Samsung appears ready to pinch a slice of the fast-growing clip-on earbud market. References to a device called the Galaxy Buds Able have surfaced inside Samsung’s own Wearable app, giving us the first solid hint that the company is preparing an open-ear model to sit alongside its more conventional in-ear lineup.
The clip-on format is having a moment. Instead of sealing inside your ear canal like a traditional bud, these hook onto the outer edge of the ear, leaving your ear canal open to the world. The trade-off is obvious: you sacrifice some isolation and bass in exchange for staying aware of your surroundings — handy for runners, cyclists and anyone who doesn’t fancy being oblivious to oncoming traffic.
According to the app sighting, Samsung’s take carries the open-ear, clip-on design you’d expect from the category. There’s also chatter that the hardware could lean on bone conduction technology, transmitting sound as vibrations rather than pumping it directly into the ear. If accurate, that would set the Buds Able apart from many rivals that simply park a speaker near the ear opening.
One wrinkle worth flagging: the name may not stick. Some reports suggest the final retail badge could end up being Galaxy Buds On, so treat “Able” as a working title for now.
On price, nothing is official, but the most defensible estimate lands somewhere in the US$200 to US$230 range — slotting the Buds Able neatly between the Galaxy Buds 4 and the Galaxy Buds 4 Pro. That positioning would make sense for a premium-but-not-flagship accessory aimed at active users.

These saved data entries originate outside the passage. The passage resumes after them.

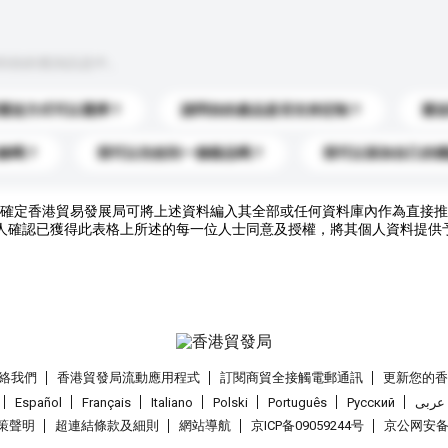
到你的查詢訊息中。
運送方式可以選擇？
請問你的產品是否支持定制？
運
錄嗎？
我可以先收到一個樣品嗎？
我可以添加自己的
確定香港貿易發展局可將上述資料編入其全部或任何資料庫內作為直接推
人確認已獲得此表格上所述的每一位人士同意及授權，將其個人資料提供
絡我們
香港貿發局流動應用程式
訂閱商貿全接觸電郵通訊
更新您的
Español
Français
Italiano
Polski
Português
Pусский
عربى
策聲明
超連結條款及細則
網站導航
京ICP备09059244号
京公网安备 1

Timing is where things get murky. Samsung’s next Galaxy Unpacked event takes place in London on July 22, 2026, and it would be the natural stage for a clip-on debut. Yet the signals are conflicting: while some sources tie the Buds Able to that showcase, others suggest the earbuds won’t actually appear there. In other words, don’t be surprised if this one arrives via a quieter launch rather than the big keynote spotlight.
What’s clear is the competitive picture. The open-ear space is crowded, with plenty of established players already offering clip-on and bone-conduction alternatives. Samsung entering the fray with the weight of the Galaxy ecosystem behind it — seamless pairing with Galaxy phones, watches and tablets — could be the differentiator that pulls buyers away from smaller specialists.
For now, everything beyond the app listing remains unconfirmed. No full specification sheet, no locked-in price and no official launch date have been verified. But the appearance inside Samsung’s Wearable app is about as concrete a breadcrumb as we get before an official reveal, and it strongly suggests the Galaxy audio family is about to get a more open-minded new member.